O abuso de poder e de autoridade em questão no Brasil
Enviada em 04/06/2021
A constituição federal de 1988, documento jurídico mais importante do país, prevê em seu artigo 6º, o direito a Direitos Humanos e Justiça Social como inerente a todo cidadão brasileiro. Conquanto, tal prerrogativa não tem se reverberado com ênfase na prática quando se observa o abuso de poder e de autoridade em questão no Brasil, dificultando, deste modo, a universalização desse direito social tão importante. Diante dessa perspectiva, faz-se essencial a análise dos fatores que favorecem esse quadro.
Em uma primeira análise, deve-se ressaltar a ausência de medidas governamentais para combater o abuso de poder. Nesse sentido, a recorrência dos excessos autoritários expõe a ineficiência judiciária para mudar esse quadro. Essa conjuntura, segundo as ideias do filósofo contratualista John Locke, configura-se como uma violação do “contrato social”, já que o Estado não cumpre sua função de garantir que os cidadãos desfrutem de direitos indispensáveis, como os direitos humanos e a justiça social, o que infelizmente é evidente no país.
Ademais, é fundamental apontar a insuficiência legislativa como impulsionador do abuso de autoridade no Brasil. Segundo o número de denúncias de abusos de autoridade cometidos por policiais militares no estado de São Paulo cresceu 74% entre os anos de 2017 e 2019. Diante de tal exposto verifica-se uma lacuna em torno dos debates sobre a má conduta de autoridades públicas, o que contribui para o conhecimento populacional da questão, tornando sua resolução mais dificultada. Logo, é inadmissível que esse cenário continue a permanecer.

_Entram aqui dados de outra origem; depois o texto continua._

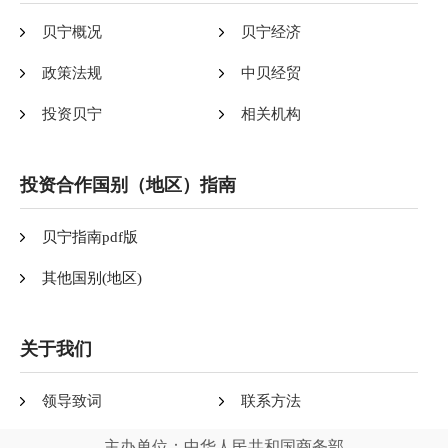
贝宁概况
贝宁经济
政策法规
中贝经贸
投资贝宁
相关机构
投资合作国别（地区）指南
贝宁指南pdf版
其他国别(地区)
关于我们
领导致词
联系方法
主办单位：中华人民共和国商务部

Depreende-se, portanto, a necessidade de se combater esses obstáculos. Para isso, é imprescindível que o poder judiciário e à sociedade civil, por intermédio de combater qualquer forma de abuso de autoridade, uma vez que ela mácula a igualdade entre todos os brasileiros. Dito isso é preciso que governos estaduais, em parceria com as escolas, promovam um espaço para debates no ambiente escolar. Assim, se consolidará uma sociedade melhor, onde o Estado desempenha corretamente seu “contrato social”, tal como afirma John Locke.